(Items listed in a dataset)
= = = = =

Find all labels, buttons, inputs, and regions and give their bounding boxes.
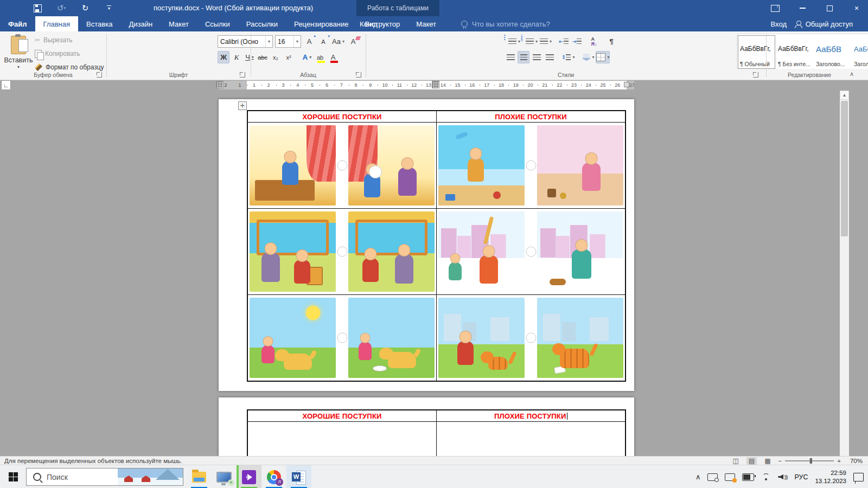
illustration-good-5[interactable] (250, 298, 336, 378)
document-page-1[interactable]: ✛ ХОРОШИЕ ПОСТУПКИ ПЛОХИЕ ПОСТУПКИ (219, 99, 634, 391)
scroll-up-button[interactable]: ▲ (840, 91, 849, 100)
zoom-level[interactable]: 70% (846, 458, 863, 464)
zoom-track[interactable] (785, 460, 834, 461)
illustration-bad-6[interactable] (537, 298, 623, 378)
cut-button[interactable]: ✂ Вырезать (35, 35, 104, 46)
taskbar-chrome[interactable]: Л (261, 465, 286, 488)
illustration-good-4[interactable] (348, 211, 435, 292)
illustration-bad-4[interactable] (537, 211, 623, 292)
ribbon-display-options-button[interactable] (768, 2, 782, 15)
tab-table-design[interactable]: Конструктор (352, 16, 408, 31)
restore-button[interactable] (822, 2, 837, 15)
volume-icon[interactable]: ))) (778, 474, 787, 480)
sign-in-button[interactable]: Вход (771, 16, 787, 31)
customize-qat-button[interactable]: ▾ (103, 2, 115, 14)
contextual-tab-title: Работа с таблицами (356, 0, 439, 16)
first-indent-marker[interactable] (216, 81, 224, 88)
start-button[interactable] (0, 465, 26, 488)
taskbar-clock[interactable]: 22:59 13.12.2023 (815, 469, 846, 485)
undo-button[interactable]: ↺▾ (55, 2, 67, 14)
tab-design[interactable]: Дизайн (120, 16, 161, 31)
close-button[interactable]: × (850, 2, 864, 15)
tab-references[interactable]: Ссылки (197, 16, 238, 31)
table-column-marker[interactable] (432, 81, 439, 88)
taskbar-file-explorer[interactable] (187, 465, 212, 488)
scissors-icon: ✂ (35, 36, 40, 44)
bold-button[interactable]: Ж (218, 51, 229, 63)
tray-display-icon[interactable] (707, 473, 718, 481)
horizontal-ruler[interactable]: 21 1234567891011121314151617181920212223… (219, 81, 634, 89)
tab-file[interactable]: Файл (0, 16, 35, 31)
paste-button[interactable]: Вставить ▾ (4, 34, 33, 75)
document-canvas[interactable]: ✛ ХОРОШИЕ ПОСТУПКИ ПЛОХИЕ ПОСТУПКИ (0, 91, 868, 456)
lightbulb-icon (461, 21, 468, 27)
bad-deeds-header-page2[interactable]: ПЛОХИЕ ПОСТУПКИ (437, 410, 625, 421)
illustration-good-2[interactable] (348, 125, 435, 206)
language-indicator[interactable]: РУС (794, 473, 808, 481)
copy-button[interactable]: Копировать (35, 48, 104, 59)
illustration-bad-5[interactable] (438, 298, 525, 378)
illustration-good-6[interactable] (348, 298, 435, 378)
redo-button[interactable]: ↻ (79, 2, 91, 14)
zoom-out-button[interactable]: − (778, 458, 782, 464)
format-painter-button[interactable]: Формат по образцу (35, 62, 104, 73)
illustration-bad-1[interactable] (438, 125, 525, 206)
table-move-handle[interactable]: ✛ (238, 101, 247, 110)
taskbar-media-player[interactable] (237, 465, 261, 488)
ruler-number: 7 (334, 81, 349, 89)
print-layout-button[interactable]: ▤ (746, 457, 757, 465)
illustration-bad-2[interactable] (537, 125, 623, 206)
ruler-number: 22 (552, 81, 567, 89)
tab-mailings[interactable]: Рассылки (238, 16, 286, 31)
taskbar-search-box[interactable]: Поиск (26, 468, 183, 486)
battery-icon[interactable] (742, 473, 754, 481)
vertical-scrollbar[interactable]: ▲ (840, 91, 849, 456)
style-heading2[interactable]: АаБбВвГ Заголово... (852, 35, 868, 69)
wifi-icon[interactable] (761, 473, 771, 480)
illustration-good-3[interactable] (250, 211, 336, 292)
empty-good-cell[interactable] (248, 422, 437, 456)
good-deeds-header[interactable]: ХОРОШИЕ ПОСТУПКИ (248, 111, 437, 122)
bad-cell-1 (437, 123, 625, 208)
ruler-number: 11 (392, 81, 407, 89)
styles-group: АаБбВвГг, ¶ Обычный АаБбВвГг, ¶ Без инте… (366, 31, 766, 80)
paragraph-dialog-launcher[interactable] (356, 72, 361, 78)
document-page-2[interactable]: ХОРОШИЕ ПОСТУПКИ ПЛОХИЕ ПОСТУПКИ (219, 397, 634, 456)
tab-layout[interactable]: Макет (161, 16, 197, 31)
read-mode-button[interactable]: ◫ (731, 457, 741, 465)
font-dialog-launcher[interactable] (240, 72, 245, 78)
taskbar-word[interactable]: W (286, 465, 311, 488)
ruler-number: 26 (610, 81, 625, 89)
good-deeds-header-page2[interactable]: ХОРОШИЕ ПОСТУПКИ (248, 410, 437, 421)
tab-home[interactable]: Главная (35, 16, 78, 31)
tab-insert[interactable]: Вставка (78, 16, 120, 31)
illustration-good-1[interactable] (250, 125, 336, 206)
share-button[interactable]: Общий доступ (795, 16, 853, 31)
good-cell-1 (248, 123, 437, 208)
minimize-button[interactable] (795, 2, 809, 15)
scrollbar-thumb[interactable] (841, 101, 848, 236)
empty-bad-cell[interactable] (437, 422, 625, 456)
italic-button[interactable]: К (231, 51, 242, 63)
collapse-ribbon-button[interactable]: ∧ (850, 70, 854, 78)
styles-dialog-launcher[interactable] (753, 72, 758, 78)
save-button[interactable] (31, 2, 43, 14)
paragraph-group: ⇤ ⇥ АЯ↓ ¶ ⇕ Абзац (251, 31, 366, 80)
tab-table-layout[interactable]: Макет (408, 16, 444, 31)
bad-deeds-header[interactable]: ПЛОХИЕ ПОСТУПКИ (437, 111, 625, 122)
zoom-thumb[interactable] (810, 458, 812, 464)
tab-selector[interactable]: ∟ (1, 80, 11, 90)
paste-icon (11, 36, 26, 54)
action-center-icon[interactable] (853, 473, 864, 481)
tray-expand-button[interactable]: ∧ (695, 473, 701, 481)
web-layout-button[interactable]: ▦ (762, 457, 773, 465)
tray-notification-icon[interactable] (725, 473, 735, 481)
illustration-bad-3[interactable] (438, 211, 525, 292)
taskbar-remote-desktop[interactable] (212, 465, 237, 488)
zoom-in-button[interactable]: + (837, 458, 841, 464)
clipboard-dialog-launcher[interactable] (97, 72, 102, 78)
right-indent-marker[interactable] (624, 82, 629, 87)
tab-review[interactable]: Рецензирование (286, 16, 356, 31)
tell-me-box[interactable]: Что вы хотите сделать? (461, 16, 550, 31)
ruler-number: 15 (450, 81, 465, 89)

= = = = =

Work out how many lines in the records include "scrollbar". Only the number should be given.

2